- [Goal of the exercise] In the material below, write out each line word for word and omit the pictures.

- [Given material]
====================

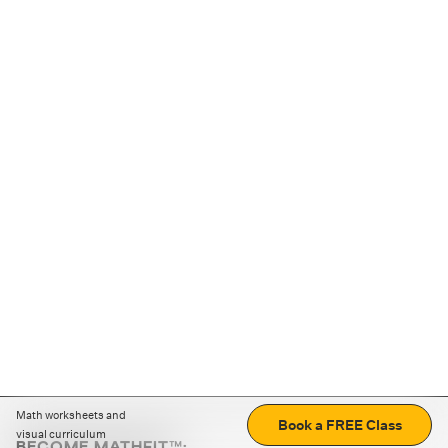
Math worksheets and
Book a FREE Class
visual curriculum
BECOME MATHFIT™:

====================

- [Completed exercise]
Math worksheets and
Book a FREE Class
visual curriculum
BECOME MATHFIT™:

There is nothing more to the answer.